▸ Goal of the exercise
Return, exactly as written, all lines from the line containing "23 Octobre 2019" to the end of the entries below, with both ends included.

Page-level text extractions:
┄┄┄┄┄┄┄┄┄┄

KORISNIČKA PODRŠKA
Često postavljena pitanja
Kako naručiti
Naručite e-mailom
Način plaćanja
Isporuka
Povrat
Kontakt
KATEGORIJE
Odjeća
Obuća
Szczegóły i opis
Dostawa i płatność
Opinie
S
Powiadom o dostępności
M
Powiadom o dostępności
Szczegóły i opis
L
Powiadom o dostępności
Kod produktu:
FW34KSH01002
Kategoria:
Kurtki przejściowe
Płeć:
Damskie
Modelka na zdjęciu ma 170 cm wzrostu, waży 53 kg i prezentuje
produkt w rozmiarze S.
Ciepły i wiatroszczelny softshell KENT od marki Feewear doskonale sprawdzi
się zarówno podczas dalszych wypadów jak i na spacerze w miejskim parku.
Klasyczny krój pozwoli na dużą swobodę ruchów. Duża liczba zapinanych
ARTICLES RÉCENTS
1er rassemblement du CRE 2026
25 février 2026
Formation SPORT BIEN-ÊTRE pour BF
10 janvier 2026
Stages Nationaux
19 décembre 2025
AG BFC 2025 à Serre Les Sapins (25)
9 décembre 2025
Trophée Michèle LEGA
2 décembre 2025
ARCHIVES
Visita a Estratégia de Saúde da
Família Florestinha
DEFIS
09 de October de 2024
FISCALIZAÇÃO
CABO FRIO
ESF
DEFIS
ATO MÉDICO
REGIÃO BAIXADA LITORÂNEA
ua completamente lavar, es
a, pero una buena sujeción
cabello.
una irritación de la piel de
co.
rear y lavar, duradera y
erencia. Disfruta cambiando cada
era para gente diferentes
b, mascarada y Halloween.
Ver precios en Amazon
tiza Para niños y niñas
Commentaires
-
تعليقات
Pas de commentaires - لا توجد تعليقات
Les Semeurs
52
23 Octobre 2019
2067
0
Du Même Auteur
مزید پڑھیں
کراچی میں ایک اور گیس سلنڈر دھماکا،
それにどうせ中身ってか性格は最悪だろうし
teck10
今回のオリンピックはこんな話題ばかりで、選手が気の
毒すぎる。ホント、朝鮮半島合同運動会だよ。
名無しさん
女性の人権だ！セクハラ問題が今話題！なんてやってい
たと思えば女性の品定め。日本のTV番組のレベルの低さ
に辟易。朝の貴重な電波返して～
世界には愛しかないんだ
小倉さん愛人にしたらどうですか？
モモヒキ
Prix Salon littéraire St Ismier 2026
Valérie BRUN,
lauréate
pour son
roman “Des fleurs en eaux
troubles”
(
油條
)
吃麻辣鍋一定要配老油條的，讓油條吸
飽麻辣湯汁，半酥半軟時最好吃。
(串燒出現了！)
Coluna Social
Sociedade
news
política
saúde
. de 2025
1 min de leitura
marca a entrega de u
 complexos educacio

┄┄┄┄┄┄┄┄┄┄

▸ Answer section
23 Octobre 2019
2067
0
Du Même Auteur
مزید پڑھیں
کراچی میں ایک اور گیس سلنڈر دھماکا،
それにどうせ中身ってか性格は最悪だろうし
teck10
今回のオリンピックはこんな話題ばかりで、選手が気の
毒すぎる。ホント、朝鮮半島合同運動会だよ。
名無しさん
女性の人権だ！セクハラ問題が今話題！なんてやってい
たと思えば女性の品定め。日本のTV番組のレベルの低さ
に辟易。朝の貴重な電波返して～
世界には愛しかないんだ
小倉さん愛人にしたらどうですか？
モモヒキ
Prix Salon littéraire St Ismier 2026
Valérie BRUN,
lauréate
pour son
roman “Des fleurs en eaux
troubles”
(
油條
)
吃麻辣鍋一定要配老油條的，讓油條吸
飽麻辣湯汁，半酥半軟時最好吃。
(串燒出現了！)
Coluna Social
Sociedade
news
política
saúde
. de 2025
1 min de leitura
marca a entrega de u
 complexos educacio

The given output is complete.